In certain embodiments of this aspect of the invention, the system further includes a personal view display to display the hierarchy of categories.

In another aspect of the invention, the invention relates to a method for managing a personal view for a user. The method includes tracking web pages that have been accessed by the user; extracting a topic page from the web pages; building the personal view as a hierarchy of categories based on the topic page; and adjusting the hierarchy according to an energy value of each of the categories.

The method may include mapping the topic page into a selected category in a superset of categories and updating a corresponding category in the hierarchy. The selected category has a category vector most similar to a keyword vector of the topic page. The method may also include choosing the corresponding category that is an ancestor of the selected category in the superset of categories.

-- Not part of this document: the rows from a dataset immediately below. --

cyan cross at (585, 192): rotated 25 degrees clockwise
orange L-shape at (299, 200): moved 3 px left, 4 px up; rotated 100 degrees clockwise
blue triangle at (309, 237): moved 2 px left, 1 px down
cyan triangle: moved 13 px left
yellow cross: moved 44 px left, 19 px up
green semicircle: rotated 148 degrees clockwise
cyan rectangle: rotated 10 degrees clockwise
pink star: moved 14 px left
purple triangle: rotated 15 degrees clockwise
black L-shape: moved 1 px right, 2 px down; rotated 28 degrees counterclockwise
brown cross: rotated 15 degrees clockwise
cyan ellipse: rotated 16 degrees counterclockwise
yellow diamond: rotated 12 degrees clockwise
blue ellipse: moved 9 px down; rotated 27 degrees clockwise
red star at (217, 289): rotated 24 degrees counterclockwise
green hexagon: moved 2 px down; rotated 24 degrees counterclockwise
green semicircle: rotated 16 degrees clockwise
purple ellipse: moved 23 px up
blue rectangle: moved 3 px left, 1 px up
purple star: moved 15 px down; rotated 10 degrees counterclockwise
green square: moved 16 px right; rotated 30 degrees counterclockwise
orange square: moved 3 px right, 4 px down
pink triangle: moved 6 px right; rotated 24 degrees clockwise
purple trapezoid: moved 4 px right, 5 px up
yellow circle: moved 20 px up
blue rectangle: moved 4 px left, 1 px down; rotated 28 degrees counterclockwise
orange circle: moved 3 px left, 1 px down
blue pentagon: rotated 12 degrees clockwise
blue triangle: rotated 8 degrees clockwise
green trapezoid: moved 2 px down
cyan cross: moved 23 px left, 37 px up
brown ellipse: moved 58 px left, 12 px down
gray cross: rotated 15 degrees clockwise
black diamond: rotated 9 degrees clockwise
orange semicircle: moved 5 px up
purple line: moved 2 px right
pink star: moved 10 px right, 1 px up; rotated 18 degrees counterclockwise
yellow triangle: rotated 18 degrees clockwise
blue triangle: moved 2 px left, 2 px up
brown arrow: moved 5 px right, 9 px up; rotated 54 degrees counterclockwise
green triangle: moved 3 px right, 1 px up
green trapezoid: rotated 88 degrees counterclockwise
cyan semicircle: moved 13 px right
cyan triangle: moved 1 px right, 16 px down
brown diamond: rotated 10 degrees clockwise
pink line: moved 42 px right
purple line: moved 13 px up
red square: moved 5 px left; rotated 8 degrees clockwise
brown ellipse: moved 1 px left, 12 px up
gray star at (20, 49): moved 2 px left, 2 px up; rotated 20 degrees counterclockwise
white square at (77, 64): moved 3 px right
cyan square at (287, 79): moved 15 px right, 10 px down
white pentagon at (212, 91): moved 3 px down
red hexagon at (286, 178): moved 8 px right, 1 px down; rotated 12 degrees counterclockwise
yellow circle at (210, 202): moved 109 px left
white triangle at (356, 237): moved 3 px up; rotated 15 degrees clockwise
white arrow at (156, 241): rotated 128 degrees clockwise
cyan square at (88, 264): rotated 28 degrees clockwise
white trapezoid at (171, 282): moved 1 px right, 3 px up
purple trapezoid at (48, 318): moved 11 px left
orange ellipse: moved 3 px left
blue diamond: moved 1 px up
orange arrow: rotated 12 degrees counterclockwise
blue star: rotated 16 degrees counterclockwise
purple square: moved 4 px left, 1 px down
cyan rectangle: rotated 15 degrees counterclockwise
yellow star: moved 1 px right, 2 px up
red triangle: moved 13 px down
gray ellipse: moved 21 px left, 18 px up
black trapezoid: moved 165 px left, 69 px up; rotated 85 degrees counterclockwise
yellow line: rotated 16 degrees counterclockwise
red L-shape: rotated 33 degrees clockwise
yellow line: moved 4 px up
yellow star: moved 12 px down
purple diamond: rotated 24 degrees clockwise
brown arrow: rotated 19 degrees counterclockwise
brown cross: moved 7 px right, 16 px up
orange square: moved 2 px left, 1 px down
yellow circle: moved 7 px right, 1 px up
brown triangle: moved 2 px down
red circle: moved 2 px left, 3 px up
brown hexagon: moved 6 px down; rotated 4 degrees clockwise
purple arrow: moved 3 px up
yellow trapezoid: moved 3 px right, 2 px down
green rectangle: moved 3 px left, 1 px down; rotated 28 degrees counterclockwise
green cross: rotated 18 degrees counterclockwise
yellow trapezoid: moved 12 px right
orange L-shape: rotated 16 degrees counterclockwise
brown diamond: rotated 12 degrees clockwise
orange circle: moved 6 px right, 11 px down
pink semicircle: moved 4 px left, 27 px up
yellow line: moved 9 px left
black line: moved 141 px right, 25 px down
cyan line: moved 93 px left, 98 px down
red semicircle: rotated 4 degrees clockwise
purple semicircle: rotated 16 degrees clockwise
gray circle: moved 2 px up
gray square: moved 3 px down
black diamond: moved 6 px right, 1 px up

The method may further include splitting off a child category from a parent category in the hierarchy if the energy value of the parent category is above a pre-determined threshold. The child category is chosen to maximize a gain value.

The energy value of each of the categories is reduced periodically. If the energy value of a child category is below a pre-determined threshold, the child category is removed from the hierarchy. The information of the child category is merged with information of the child category's parent in the hierarchy.

In certain embodiments of this aspect of the invention, the method may further include alerting the user that new information has been added to the categories.

In yet another aspect of the invention, the invention relates to a computer program product residing on a computer readable medium comprising instructions for causing the computer to track web pages that have been accessed by the user; extract a topic page from the web pages; build a personal view for a user as a hierarchy of categories based on the topic page; and adjust the hierarchy according to an energy value of each of the categories.

Embodiments of this aspect of the invention may include one or more of the following features. The computer program product may further include instructions for causing the computer to map the topic page into a selected category in a superset of categories and update a corresponding category in the hierarchy. The computer program product may further include instructions for causing the computer to split off a child category from a parent category in the hierarchy if the energy value of the parent category is above a pre-determined threshold. The computer program product may further include instructions for causing the computer to merge information of the child category with information of the child category's parent in the hierarchy.

Embodiments may have one or more of the following advantages. Users usually have interests in multiple domains. The PVA models each of the domains as a separate vector in a vector space model, and organizes the vectors into a hierarchical structure called a personal view. Each node in the personal view represents a topic that describes the user's interest. The PVA builds the personal view based on the previously-accessed data obtained from the user's Internet access activities. The user is not required to provide input or feedback to the PVA. The PVA also updates the personal view to adapt to the changes in the user's interest over time.

The hierarchical representation of a personal view is efficient for information search. The hierarchical representation provides a general-to-specific information structure that allows the search to proceed in a top-down fashion that is both intuitive and user-friendly.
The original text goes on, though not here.